» **What to do**
What you output should match the data below exactly.

[Items from a data source]
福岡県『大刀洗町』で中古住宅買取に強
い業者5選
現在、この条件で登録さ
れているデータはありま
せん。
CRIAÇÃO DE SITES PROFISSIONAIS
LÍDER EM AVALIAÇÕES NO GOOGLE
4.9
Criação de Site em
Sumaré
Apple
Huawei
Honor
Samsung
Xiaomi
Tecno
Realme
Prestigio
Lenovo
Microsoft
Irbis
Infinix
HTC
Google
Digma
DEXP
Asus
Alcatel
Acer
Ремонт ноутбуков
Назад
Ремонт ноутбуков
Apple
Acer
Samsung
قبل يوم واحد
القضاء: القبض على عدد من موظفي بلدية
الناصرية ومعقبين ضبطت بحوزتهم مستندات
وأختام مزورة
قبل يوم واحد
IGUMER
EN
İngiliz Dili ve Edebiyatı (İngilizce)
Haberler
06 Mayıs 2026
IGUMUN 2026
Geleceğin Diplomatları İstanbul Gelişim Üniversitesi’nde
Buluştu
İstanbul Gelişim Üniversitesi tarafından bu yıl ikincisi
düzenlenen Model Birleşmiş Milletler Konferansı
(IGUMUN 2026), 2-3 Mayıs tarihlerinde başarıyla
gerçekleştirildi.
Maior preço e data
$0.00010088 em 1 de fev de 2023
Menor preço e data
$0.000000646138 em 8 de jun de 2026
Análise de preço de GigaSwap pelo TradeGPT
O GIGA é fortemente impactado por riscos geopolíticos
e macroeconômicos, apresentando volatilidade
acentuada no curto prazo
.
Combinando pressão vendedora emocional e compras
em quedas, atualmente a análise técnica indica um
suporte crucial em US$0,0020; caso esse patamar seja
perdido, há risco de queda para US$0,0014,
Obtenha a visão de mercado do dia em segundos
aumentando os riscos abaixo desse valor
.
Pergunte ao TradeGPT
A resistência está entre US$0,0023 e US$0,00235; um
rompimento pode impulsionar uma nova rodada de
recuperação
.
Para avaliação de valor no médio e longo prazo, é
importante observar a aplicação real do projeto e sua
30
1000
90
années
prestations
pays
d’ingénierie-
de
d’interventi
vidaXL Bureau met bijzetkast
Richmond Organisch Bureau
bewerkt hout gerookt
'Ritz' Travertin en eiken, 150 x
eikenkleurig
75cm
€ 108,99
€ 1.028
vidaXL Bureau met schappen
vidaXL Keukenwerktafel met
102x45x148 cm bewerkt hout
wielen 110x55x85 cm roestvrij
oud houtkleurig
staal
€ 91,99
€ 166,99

» **Exercise solution**
福岡県『大刀洗町』で中古住宅買取に強
い業者5選
現在、この条件で登録さ
れているデータはありま
せん。
CRIAÇÃO DE SITES PROFISSIONAIS
LÍDER EM AVALIAÇÕES NO GOOGLE
4.9
Criação de Site em
Sumaré
Apple
Huawei
Honor
Samsung
Xiaomi
Tecno
Realme
Prestigio
Lenovo
Microsoft
Irbis
Infinix
HTC
Google
Digma
DEXP
Asus
Alcatel
Acer
Ремонт ноутбуков
Назад
Ремонт ноутбуков
Apple
Acer
Samsung
قبل يوم واحد
القضاء: القبض على عدد من موظفي بلدية
الناصرية ومعقبين ضبطت بحوزتهم مستندات
وأختام مزورة
قبل يوم واحد
IGUMER
EN
İngiliz Dili ve Edebiyatı (İngilizce)
Haberler
06 Mayıs 2026
IGUMUN 2026
Geleceğin Diplomatları İstanbul Gelişim Üniversitesi’nde
Buluştu
İstanbul Gelişim Üniversitesi tarafından bu yıl ikincisi
düzenlenen Model Birleşmiş Milletler Konferansı
(IGUMUN 2026), 2-3 Mayıs tarihlerinde başarıyla
gerçekleştirildi.
Maior preço e data
$0.00010088 em 1 de fev de 2023
Menor preço e data
$0.000000646138 em 8 de jun de 2026
Análise de preço de GigaSwap pelo TradeGPT
O GIGA é fortemente impactado por riscos geopolíticos
e macroeconômicos, apresentando volatilidade
acentuada no curto prazo
.
Combinando pressão vendedora emocional e compras
em quedas, atualmente a análise técnica indica um
suporte crucial em US$0,0020; caso esse patamar seja
perdido, há risco de queda para US$0,0014,
Obtenha a visão de mercado do dia em segundos
aumentando os riscos abaixo desse valor
.
Pergunte ao TradeGPT
A resistência está entre US$0,0023 e US$0,00235; um
rompimento pode impulsionar uma nova rodada de
recuperação
.
Para avaliação de valor no médio e longo prazo, é
importante observar a aplicação real do projeto e sua
30
1000
90
années
prestations
pays
d’ingénierie-
de
d’interventi
vidaXL Bureau met bijzetkast
Richmond Organisch Bureau
bewerkt hout gerookt
'Ritz' Travertin en eiken, 150 x
eikenkleurig
75cm
€ 108,99
€ 1.028
vidaXL Bureau met schappen
vidaXL Keukenwerktafel met
102x45x148 cm bewerkt hout
wielen 110x55x85 cm roestvrij
oud houtkleurig
staal
€ 91,99
€ 166,99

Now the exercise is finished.